Perubahan iklim, Istilah yang kembali disuarakan Konferensi Perubahan Iklim Persatuan Bangsa-Bangsa (UNFCCC) pada COP28 tahun 2023 ini disebut sebagai krisis lingkungan yang berdampak atas keseluruhan aspek hidup: Cuaca yang makin panas, banjir, wabah penyakit, gagal panen, hingga aktivitas merugikan lainnya.
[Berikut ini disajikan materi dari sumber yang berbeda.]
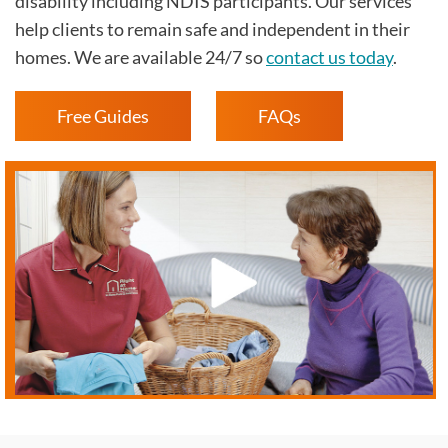
disability including NDIS participants. Our services
help clients to remain safe and independent in their
homes. We are available 24/7 so
contact us today
.
Free Guides
FAQs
Sebagai negara kepulauan dengan garis pantai terpanjang kedua di dunia, Indonesia memiliki kota-kota pesisir yang harus menghadapi tantangan atas dampaknya.
Peningkatan permukaan air laut di Indonesia telah memberikan kerugian hingga lebih dari 11 triliun rupiah, tercakup atas kerusakan yang terjadi akibat rob, banjir, gelombang tinggi, dan abrasi, yang merusak akses jalan, sanitasi, hingga air bersih bagi permukiman di kota-kota pesisir. Keberadaan kota-kota pesisir juga menunjukkan bahwa terdapat kelompok masyarakat yang—mau tak mau—harus hidup bersama dengan konsekuensi pembangunan yang tak berkelanjutan.
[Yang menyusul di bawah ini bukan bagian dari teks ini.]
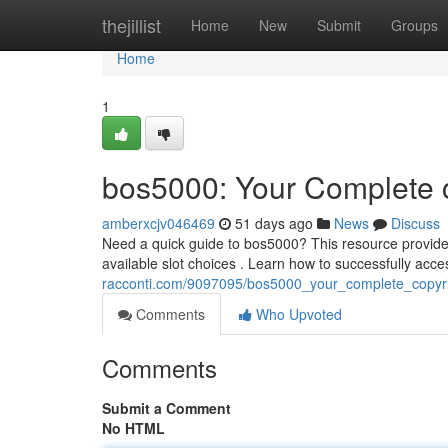
Home
thejillist
Home
New
Submit
Groups
Home
1
bos5000: Your Complete c
amberxcjv046469
51 days ago
News
Discuss
Need a quick guide to bos5000? This resource provide
available slot choices . Learn how to successfully acc
racconti.com/9097095/bos5000_your_complete_copyri
Comments
Who Upvoted
Comments
Submit a Comment
No HTML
Misalnya, masyarakat di Tambak Lorok, Semarang, yang harus merelakan modal pergi melaut untuk meninggikan rumah yang rusak akibat abrasi dan rob. Diperkirakan, ada sekitar 23 juta penduduk di pesisir Indonesia yang akan menghadapi ancaman banjir laut tahunan, karena peningkatan permukaan air laut pada 2050.
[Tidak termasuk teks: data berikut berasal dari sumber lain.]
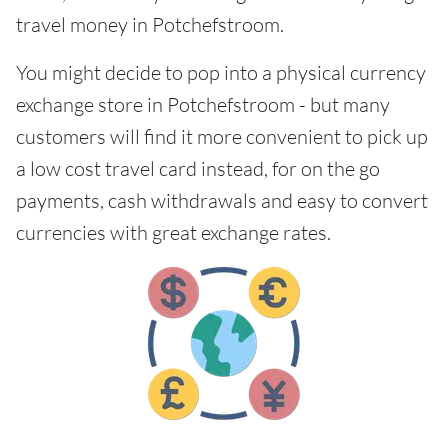
travel money in Potchefstroom.
You might decide to pop into a physical currency
exchange store in Potchefstroom - but many
customers will find it more convenient to pick up
a low cost travel card instead, for on the go
payments, cash withdrawals and easy to convert
currencies with great exchange rates.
Cepat atau lambat, ihwal ini juga akan menyasar kelompok rentan: Anak-anak dan lansia. Kebakaran hutan dan lahan di Indonesia telah mengakibatkan 400 ribu orang menderita infeksi saluran pernapasan akut (ISPA). Data ini didukung dengan adanya lonjakan hingga 20 persen klaim asuransi yang dibayarkan untuk penanganan demam berdarah dan ISPA pada kuartal pertama 2024.
Seluruh aktivitas yang dilakukan oleh manusia berkontribusi pada dampak perubahan iklim, hingga setidaknya, dapat disimpulkan, jadi masalah yang diciptakan bersama-sama, sehingga penyelesaiannya perlu dilakukan secara partisipatif. Krisis iklim memang belum dirasakan seluruh kelompok, tapi tak melepas tanggung jawab kita untuk turut menyelesaikannya.
Salah satu bentuk keterlibatan negara dalam membantu menyelesaikan masalah ini adalah dengan dibuatnya program yang partisipatif. Program Kampung Iklim atau kerap disapa Proklim jadi salah satu yang telah berjalan. Namun, seberapa besar aksi ini dapat efektif?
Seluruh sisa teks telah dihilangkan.